## Data supplied
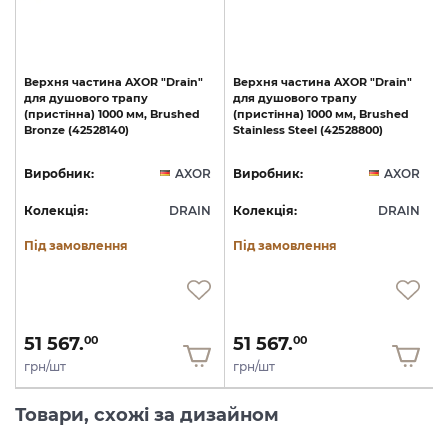
Верхня
частина
AXOR
"Drain"
Верхня
частина
AXOR
"Drain"
для
душового
трапу
для
душового
трапу
(пристінна)
1000
мм,
Brushed
(пристінна)
1000
мм,
Brushed
Bronze
(42528140)
Stainless
Steel
(42528800)
R
Виробник:
AXOR
Виробник:
AXOR
N
Колекція:
DRAIN
Колекція:
DRAIN
Під замовлення
Під замовлення
51 567.
51 567.
00
00
грн/шт
грн/шт
Товари, схожі за дизайном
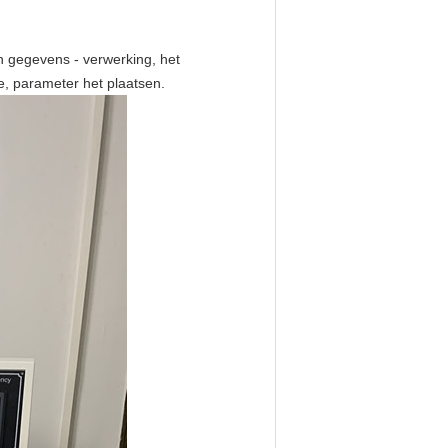
n gegevens - verwerking, het
le, parameter het plaatsen.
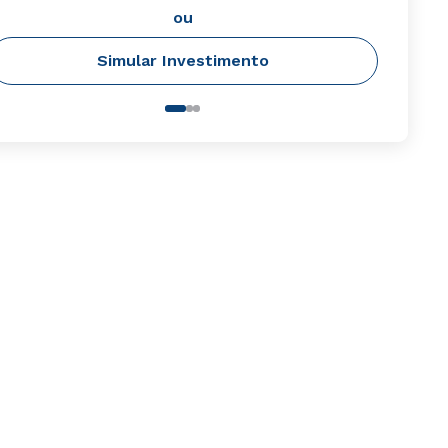
ou
Simular Investimento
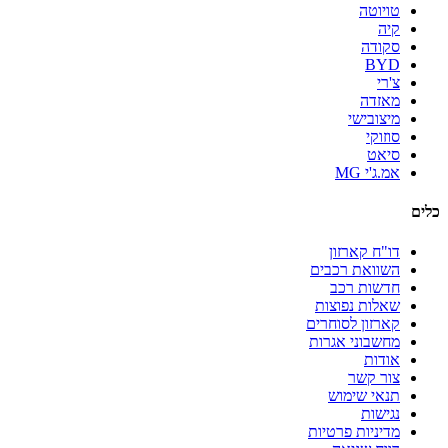
טויוטה
קיה
סקודה
BYD
צ'רי
מאזדה
מיצובישי
סוזוקי
סיאט
אמ.ג'י MG
כלים
דו"ח קארזון
השוואת רכבים
חדשות רכב
שאלות נפוצות
קארזון לסוחרים
מחשבוני אגרות
אודות
צור קשר
תנאי שימוש
נגישות
מדיניות פרטיות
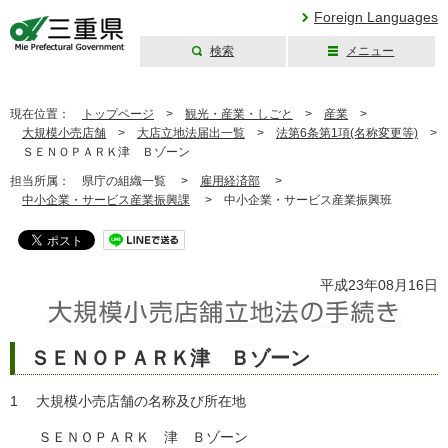
Foreign Languages
検索
メニュー
三重県公式ウェブ
サイト
現在位置：
トップページ
>
観光・産業・しごと
>
産業
>
大規模小売店舗
>
大店立地法届出一覧
>
法第6条第1項(名称変更等)
>
ＳＥＮＯＰＡＲＫ津 Ｂゾーン
担当所属：
県庁の組織一覧 >
雇用経済部
>
中小企業・サービス産業振興課
>
中小企業・サービス産業振興班
平成23年08月16日
ＳＥＮＯＰＡＲＫ津 Ｂゾーン
1 大規模小売店舗の名称及び所在地
ＳＥＮＯＰＡＲＫ 津 Ｂゾーン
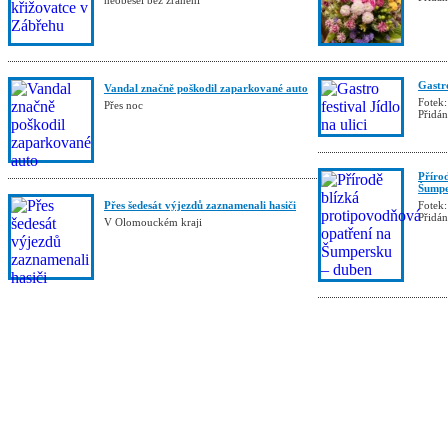
neobešel bez zranění
Gastro
Vandal značně poškodil zaparkované auto
Fotek:
Přes noc
Přidá
Příro
Šumpe
Přes šedesát výjezdů zaznamenali hasiči
Fotek:
Přidá
V Olomouckém kraji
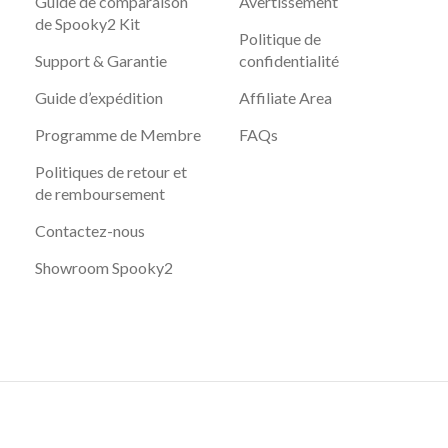
Guide de comparaison
Avertissement
de Spooky2 Kit
Politique de
Support & Garantie
confidentialité
Guide d’expédition
Affiliate Area
Programme de Membre
FAQs
Politiques de retour et
de remboursement
Contactez-nous
Showroom Spooky2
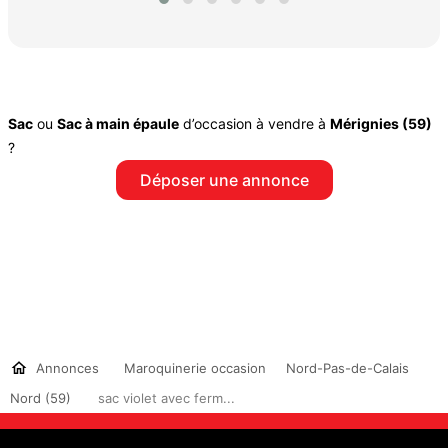
Sac
ou
Sac à main épaule
d’occasion à vendre à
Mérignies (59)
?
Déposer une annonce
Annonces
Maroquinerie occasion
Nord-Pas-de-Calais
Nord (59)
sac violet avec ferm...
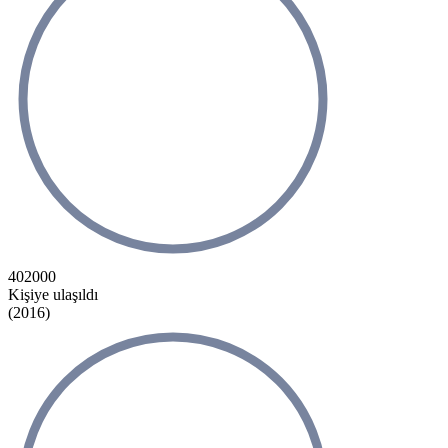
402000
Kişiye ulaşıldı
(2016)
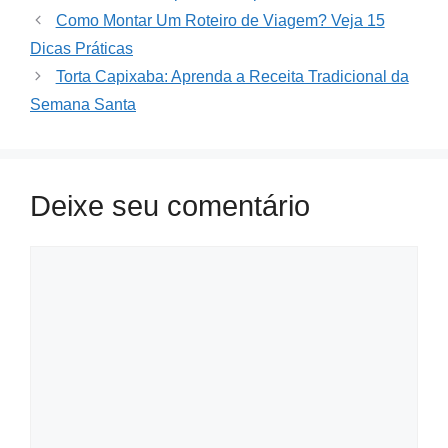
Como Montar Um Roteiro de Viagem? Veja 15
Dicas Práticas
Torta Capixaba: Aprenda a Receita Tradicional da
Semana Santa
Deixe seu comentário
Comment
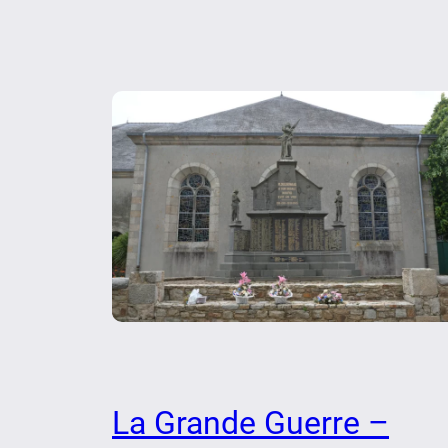
La Grande Guerre –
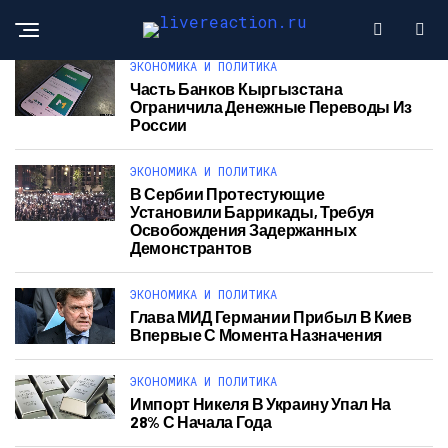
ЭКОНОМИКА И ПОЛИТИКА
Часть Банков Кыргызстана
Ограничила Денежные Переводы Из
России
ЭКОНОМИКА И ПОЛИТИКА
В Сербии Протестующие
Установили Баррикады, Требуя
Освобождения Задержанных
Демонстрантов
ЭКОНОМИКА И ПОЛИТИКА
Глава МИД Германии Прибыл В Киев
Впервые С Момента Назначения
ЭКОНОМИКА И ПОЛИТИКА
Импорт Никеля В Украину Упал На
28% С Начала Года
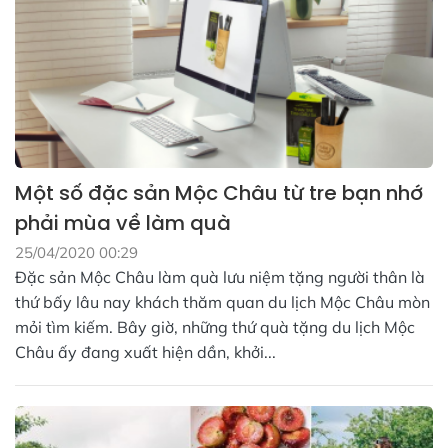
Một số đặc sản Mộc Châu từ tre bạn nhớ
phải mùa về làm quà
25/04/2020 00:29
Đặc sản Mộc Châu làm quà lưu niệm tặng người thân là
thứ bấy lâu nay khách thăm quan du lịch Mộc Châu mòn
mỏi tìm kiếm. Bây giờ, những thứ quà tặng du lịch Mộc
Châu ấy đang xuất hiện dần, khởi...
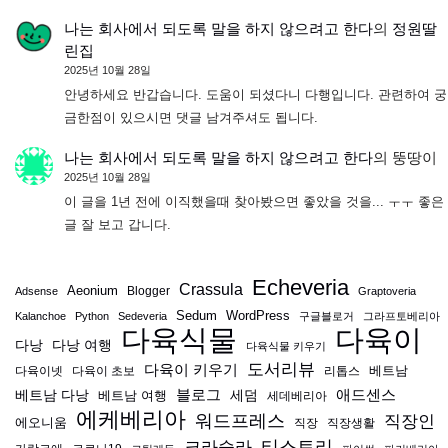
나는 회사에서 되도록 말을 하지 않으려고 한다
의
정원딸
린집
2025년 10월 28일
안녕하세요 반갑습니다. 도움이 되셨다니 다행입니다. 관련하여 궁
금한점이 있으시면 댓글 남겨주셔도 됩니다.
나는 회사에서 되도록 말을 하지 않으려고 한다
의
뚱땅이
2025년 10월 28일
이 글을 1년 전에 이직했을때 찾아봤으면 좋았을 것을... ㅜㅜ 좋은
글 잘 보고 갑니다.
Echeveria
Crassula
Aeonium
Blogger
Adsense
Graptoveria
Sedum
WordPress
Kalanchoe
Python
Sedeveria
구글블로거
그라프토베리아
다육식물
다육이
다낭
다낭 여행
다육식물 키우기
도서리뷰
다육이 키우기
베트남
다육이넷
다육이 초보
리톱스
블로그
애드센스
베트남 다낭
베트남 여행
세덤
세데베리아
에케베리아
워드프레스
직장인
에오니움
직장
직장생활
티스토리
크라슐라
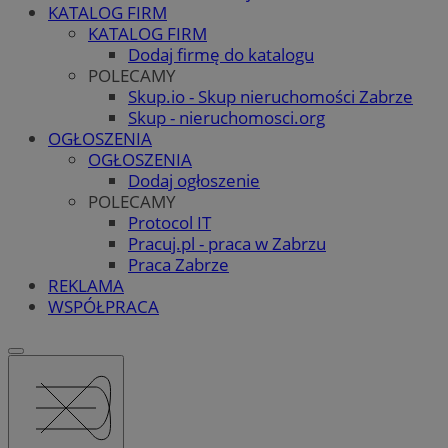
KATALOG FIRM
KATALOG FIRM
Dodaj firmę do katalogu
POLECAMY
Skup.io - Skup nieruchomości Zabrze
Skup - nieruchomosci.org
OGŁOSZENIA
OGŁOSZENIA
Dodaj ogłoszenie
POLECAMY
Protocol IT
Pracuj.pl - praca w Zabrzu
Praca Zabrze
REKLAMA
WSPÓŁPRACA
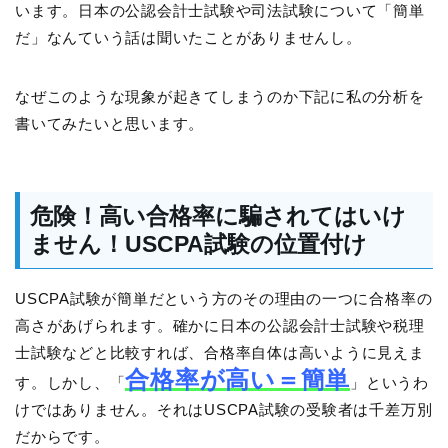
います。日本の公認会計士試験や司法試験について「簡単
だ」なんていう話は聞いたことがありませんし。
なぜこのような現象が起きてしまうのか下記に私の分析を
書いてみたいと思います。
危険！高い合格率に騙されてはいけ
ません！USCPA試験の位置付け
USCPA試験が簡単だという方のその理由の一つに合格率の
高さがあげられます。確かに日本の公認会計士試験や税理
士試験などと比較すれば、合格率自体は高いように見えま
合格率が高い＝簡単
す。しかし、「
」というわ
けではありません。それはUSCPA試験の受験者は千差万別
だからです。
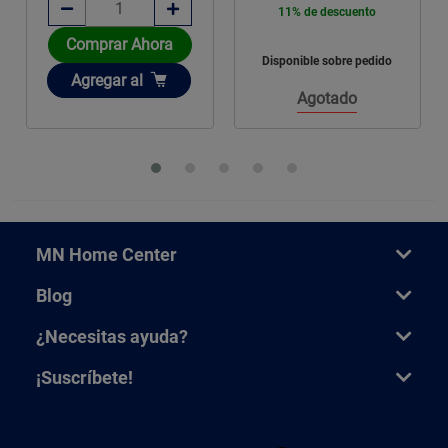
11% de descuento
Comprar Ahora
Disponible sobre pedido
Añadir
Agregar
al
Agotado
MN Home Center
Blog
¿Necesitas ayuda?
¡Suscríbete!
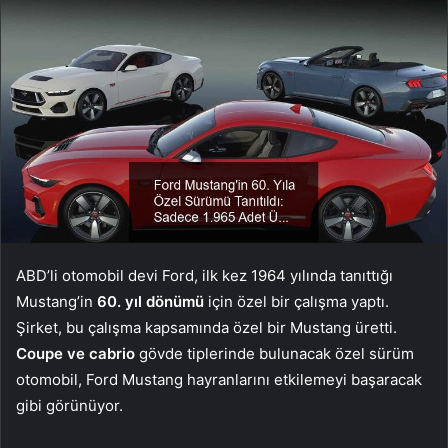
ABD’li otomobil devi Ford, ilk kez 1964 yılında tanıttığı
Mustang’in
60. yıl dönümü
için özel bir çalışma yaptı.
Şirket, bu çalışma kapsamında özel bir Mustang üretti.
Coupe ve cabrio
gövde tiplerinde bulunacak özel sürüm
otomobil, Ford Mustang hayranlarını etkilemeyi başaracak
gibi görünüyor.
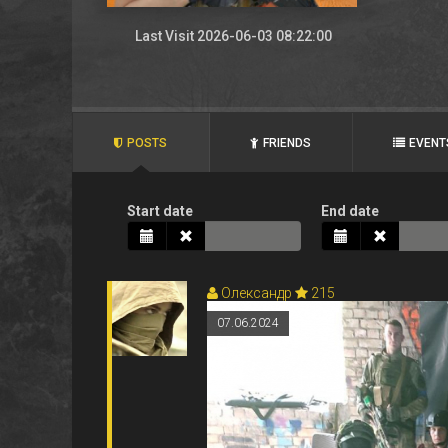
Last Visit 2026-06-03 08:22:00
POSTS
FRIENDS
EVENT
Start date
End date
Олександр
215
07.06.2024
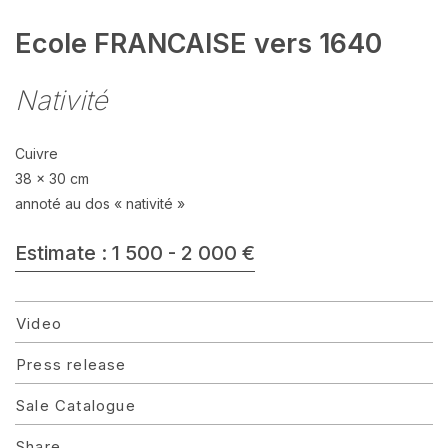
Ecole FRANCAISE vers 1640
Nativité
Cuivre
38 x 30 cm
annoté au dos « nativité »
Estimate : 1 500 - 2 000 €
Video
Press release
Sale Catalogue
Share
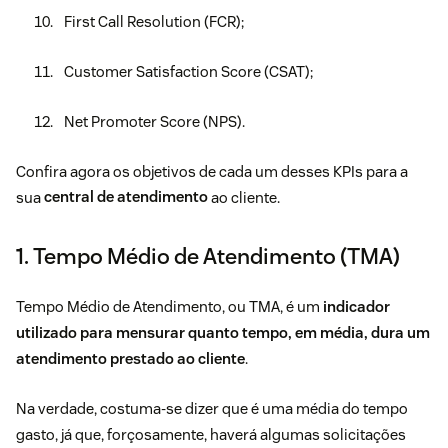
First Call Resolution (FCR);
Customer Satisfaction Score (CSAT);
Net Promoter Score (NPS).
Confira agora os objetivos de cada um desses KPIs para a
sua
central de atendimento
ao cliente.
1. Tempo Médio de Atendimento (TMA)
Tempo Médio de Atendimento, ou TMA, é um
indicador
utilizado para mensurar quanto tempo, em média, dura um
atendimento prestado ao cliente
.
Na verdade, costuma-se dizer que é uma média do tempo
gasto, já que, forçosamente, haverá algumas solicitações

## Instructions for the task
With the pictures removed, output the listing above exactly.

## Answer to this task
Верхня
частина
AXOR
"Drain"
Верхня
частина
AXOR
"Drain"
для
душового
трапу
для
душового
трапу
(пристінна)
1000
мм,
Brushed
(пристінна)
1000
мм,
Brushed
Bronze
(42528140)
Stainless
Steel
(42528800)
R
Виробник:
AXOR
Виробник:
AXOR
N
Колекція:
DRAIN
Колекція:
DRAIN
Під замовлення
Під замовлення
51 567.
51 567.
00
00
грн/шт
грн/шт
Товари, схожі за дизайном
n gegevens - verwerking, het
le, parameter het plaatsen.
ou
Simular Investimento
טויוטה
קיה
סקודה
BYD
צ'רי
מאזדה
מיצובישי
סוזוקי
סיאט
אמ.ג'י MG
כלים
דו"ח קארזון
השוואת רכבים
חדשות רכב
שאלות נפוצות
קארזון לסוחרים
מחשבוני אגרות
אודות
צור קשר
תנאי שימוש
נגישות
מדיניות פרטיות
Foreign Languages
検索
メニュー
三重県公式ウェブ
サイト
現在位置：
トップページ
>
観光・産業・しごと
>
産業
>
大規模小売店舗
>
大店立地法届出一覧
>
法第6条第1項(名称変更等)
>
ＳＥＮＯＰＡＲＫ津 Ｂゾーン
担当所属：
県庁の組織一覧 >
雇用経済部
>
中小企業・サービス産業振興課
>
中小企業・サービス産業振興班
平成23年08月16日
ＳＥＮＯＰＡＲＫ津 Ｂゾーン
1 大規模小売店舗の名称及び所在地
ＳＥＮＯＰＡＲＫ 津 Ｂゾーン
neobešel bez zranění
Gastro
Vandal značně poškodil zaparkované auto
Fotek:
Přes noc
Přidá
Příro
Šumpe
Přes šedesát výjezdů zaznamenali hasiči
Fotek:
Přidá
V Olomouckém kraji
Guide de comparaison
Avertissement
de Spooky2 Kit
Politique de
Support & Garantie
confidentialité
Guide d’expédition
Affiliate Area
Programme de Membre
FAQs
Politiques de retour et
de remboursement
Contactez-nous
Showroom Spooky2
Sac
ou
Sac à main épaule
d’occasion à vendre à
Mérignies (59)
?
Déposer une annonce
Annonces
Maroquinerie occasion
Nord-Pas-de-Calais
Nord (59)
sac violet avec ferm...
402000
Kişiye ulaşıldı
(2016)
Como Montar Um Roteiro de Viagem? Veja 15
Dicas Práticas
Torta Capixaba: Aprenda a Receita Tradicional da
Semana Santa
Deixe seu comentário
Comment
La Grande Guerre –
ЭКОНОМИКА И ПОЛИТИКА
Часть Банков Кыргызстана
Ограничила Денежные Переводы Из
России
ЭКОНОМИКА И ПОЛИТИКА
В Сербии Протестующие
Установили Баррикады, Требуя
Освобождения Задержанных
Демонстрантов
ЭКОНОМИКА И ПОЛИТИКА
Глава МИД Германии Прибыл В Киев
Впервые С Момента Назначения
ЭКОНОМИКА И ПОЛИТИКА
Импорт Никеля В Украину Упал На
28% С Начала Года
Một số đặc sản Mộc Châu từ tre bạn nhớ
phải mùa về làm quà
25/04/2020 00:29
Đặc sản Mộc Châu làm quà lưu niệm tặng người thân là
thứ bấy lâu nay khách thăm quan du lịch Mộc Châu mòn
mỏi tìm kiếm. Bây giờ, những thứ quà tặng du lịch Mộc
Châu ấy đang xuất hiện dần, khởi...
나는 회사에서 되도록 말을 하지 않으려고 한다
의
정원딸
린집
2025년 10월 28일
안녕하세요 반갑습니다. 도움이 되셨다니 다행입니다. 관련하여 궁
금한점이 있으시면 댓글 남겨주셔도 됩니다.
나는 회사에서 되도록 말을 하지 않으려고 한다
의
뚱땅이
2025년 10월 28일
이 글을 1년 전에 이직했을때 찾아봤으면 좋았을 것을... ㅜㅜ 좋은
글 잘 보고 갑니다.
Echeveria
Crassula
Aeonium
Blogger
Adsense
Graptoveria
Sedum
WordPress
Kalanchoe
Python
Sedeveria
구글블로거
그라프토베리아
다육식물
다육이
다낭
다낭 여행
다육식물 키우기
도서리뷰
다육이 키우기
베트남
다육이넷
다육이 초보
리톱스
블로그
애드센스
베트남 다낭
베트남 여행
세덤
세데베리아
에케베리아
워드프레스
직장인
에오니움
직장
직장생활
티스토리
크라슐라
KATALOG FIRM
KATALOG FIRM
Dodaj firmę do katalogu
POLECAMY
Skup.io - Skup nieruchomości Zabrze
Skup - nieruchomosci.org
OGŁOSZENIA
OGŁOSZENIA
Dodaj ogłoszenie
POLECAMY
Protocol IT
Pracuj.pl - praca w Zabrzu
Praca Zabrze
REKLAMA
WSPÓŁPRACA
います。日本の公認会計士試験や司法試験について「簡単
だ」なんていう話は聞いたことがありませんし。
なぜこのような現象が起きてしまうのか下記に私の分析を
書いてみたいと思います。
危険！高い合格率に騙されてはいけ
ません！USCPA試験の位置付け
USCPA試験が簡単だという方のその理由の一つに合格率の
高さがあげられます。確かに日本の公認会計士試験や税理
士試験などと比較すれば、合格率自体は高いように見えま
合格率が高い＝簡単
す。しかし、「
」というわ
けではありません。それはUSCPA試験の受験者は千差万別
だからです。
11% de descuento
Comprar Ahora
Disponible sobre pedido
Añadir
Agregar
al
Agotado
MN Home Center
Blog
¿Necesitas ayuda?
¡Suscríbete!
ABD’li otomobil devi Ford, ilk kez 1964 yılında tanıttığı
Mustang’in
60. yıl dönümü
için özel bir çalışma yaptı.
Şirket, bu çalışma kapsamında özel bir Mustang üretti.
Coupe ve cabrio
gövde tiplerinde bulunacak özel sürüm
otomobil, Ford Mustang hayranlarını etkilemeyi başaracak
gibi görünüyor.
Last Visit 2026-06-03 08:22:00
POSTS
FRIENDS
EVENT
Start date
End date
Олександр
215
07.06.2024
Ecole FRANCAISE vers 1640
Nativité
Cuivre
38 x 30 cm
annoté au dos « nativité »
Estimate : 1 500 - 2 000 €
Video
Press release
Sale Catalogue
Share
First Call Resolution (FCR);
Customer Satisfaction Score (CSAT);
Net Promoter Score (NPS).
Confira agora os objetivos de cada um desses KPIs para a
sua
central de atendimento
ao cliente.
1. Tempo Médio de Atendimento (TMA)
Tempo Médio de Atendimento, ou TMA, é um
indicador
utilizado para mensurar quanto tempo, em média, dura um
atendimento prestado ao cliente
.
Na verdade, costuma-se dizer que é uma média do tempo
gasto, já que, forçosamente, haverá algumas solicitações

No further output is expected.